DESCRIPTION OF THE TASK:
Restate each of the lines below word for word and drop every picture.

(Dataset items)
________
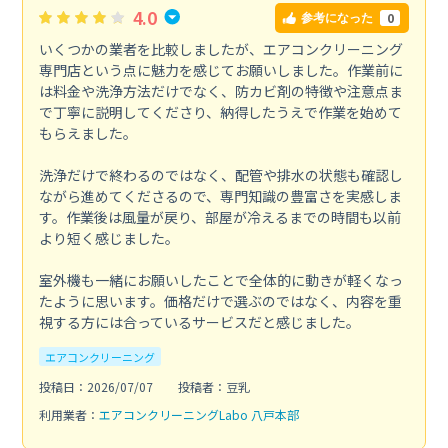
4.0
0
参考になった
いくつかの業者を比較しましたが、エアコンクリーニング
専門店という点に魅力を感じてお願いしました。作業前に
は料金や洗浄方法だけでなく、防カビ剤の特徴や注意点ま
で丁寧に説明してくださり、納得したうえで作業を始めて
もらえました。
洗浄だけで終わるのではなく、配管や排水の状態も確認し
ながら進めてくださるので、専門知識の豊富さを実感しま
す。作業後は風量が戻り、部屋が冷えるまでの時間も以前
より短く感じました。
室外機も一緒にお願いしたことで全体的に動きが軽くなっ
たように思います。価格だけで選ぶのではなく、内容を重
視する方には合っているサービスだと感じました。
エアコンクリーニング
投稿日：2026/07/07
投稿者：豆乳
利用業者：
エアコンクリーニングLabo 八戸本部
________
WORKED SOLUTION:
4.0
0
参考になった
いくつかの業者を比較しましたが、エアコンクリーニング
専門店という点に魅力を感じてお願いしました。作業前に
は料金や洗浄方法だけでなく、防カビ剤の特徴や注意点ま
で丁寧に説明してくださり、納得したうえで作業を始めて
もらえました。
洗浄だけで終わるのではなく、配管や排水の状態も確認し
ながら進めてくださるので、専門知識の豊富さを実感しま
す。作業後は風量が戻り、部屋が冷えるまでの時間も以前
より短く感じました。
室外機も一緒にお願いしたことで全体的に動きが軽くなっ
たように思います。価格だけで選ぶのではなく、内容を重
視する方には合っているサービスだと感じました。
エアコンクリーニング
投稿日：2026/07/07
投稿者：豆乳
利用業者：
エアコンクリーニングLabo 八戸本部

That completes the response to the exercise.